Honorary Fellow 2015 – Philippa Gregory

24 July 2015

We spoke to Cardiff University’s Honorary Fellow Philippa Gregory. Gregory is a well-known historian and writer. One of her main focuses and passions is writing about the Tudor period and The War of the Roses. She is an author of many well-known novels, including ‘The Other Boleyn Girl’ and ‘The White Queen’.

I spoke to Gregory after she received the Honorary Fellowship and asked her how she felt about receiving such a prestigious accolade. She explained to me that she felt it was a “great honour” to receive this recognition from Cardiff University. It was clear she had a great admiration of the students also, “I think those that chose to come and those that manage to stay have really invested a great deal of themselves in it [their course]”.

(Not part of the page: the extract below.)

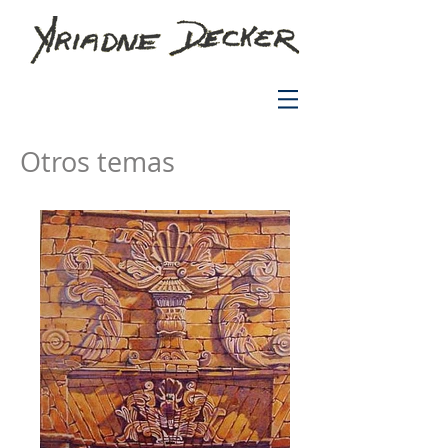
Otros temas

I admired Gregory for recognising the pressures that students face during their University life. It really is an outstanding achievement to graduate!

Gregory went on to explain that it was actually at University where her love of History emerged. After beginning to study English Literature at Sussex University she had a change of heart and swapped to study History, “I just had good fortune to have an inspiring historian tutor and I swapped to history. It changed my life.”

This change set the ball rolling for Philippa’s future career and her love for History, “It seemed to me then and it seems to me still that it is the explanation for everything in the present and if you understand that then you have a very good chance of understanding everything. It is that big to me, it’s everything.”

We can see that the author of such outstanding novels such as ‘The Boleyn Inheritance’ – a sequel to the film-adapted novel ‘The Other Boleyn Girl’ – has a profound love of the Tudor period. Gregory notes that “it [The Tudor period] is such a key period of change, it is really were the medieval world turns into the modern world.”

Of course this change sets the course for the world we live in today “There’s obviously religious change, but also there’s this massive political change with the centralisation of power in London and the alienation in many ways of the regions. You see it in Wales and you see it in the North as well.”

As a Journalism student, researching topics is no mystery to me, however I was intrigued to know how you research for a book! Gregory explained that the best method is to read, read, read and to take advantage of the resources around you.

“I read electronically as well so I can order books that I would have had to go to all over the country to read in full. But I also go to libraries and read books that they have in their holdings, their reference books that you can’t borrow.”

“I travel very often to the places that I am going to write about. Sometimes I also talk to local historians…I do that for about a year until I have a sense of who I am going to be writing about. Then I feel ready to start.”

Although Gregory is an extremely busy woman she still finds time to give back through the charity she founded, Gardens for The Gambia. While going out to Africa to carry out research for her novel ‘A Respectable Trade’ she came across a school who were appealing for money to build a well. Gregory explained that she could see that it was a “beautiful little tiny project, which would have so much beneficial effect on the lives of the children”. It was then that Gardens for The Gambia was born. The charity has now “put wells in nearly two hundred schools in The Gambia..[and] has enormous impact”.

Before my interview with Philippa Gregory came to a close I thought it would be important to ask what advice she would give to history graduates or graduates who were interested in pursuing a career in writing. Gregory explained that reading is key, “There is no shortcut to understanding, you have to study, you have to keep reading”.

For those of you that are fans of Philippa Gregory’s writing I was just as excited to hear her future plans “I’m going on a book tour for a new book about Catherine Parr immediately at the beginning of August. I’ve got some scripts in development and I think there will be some more films and television”.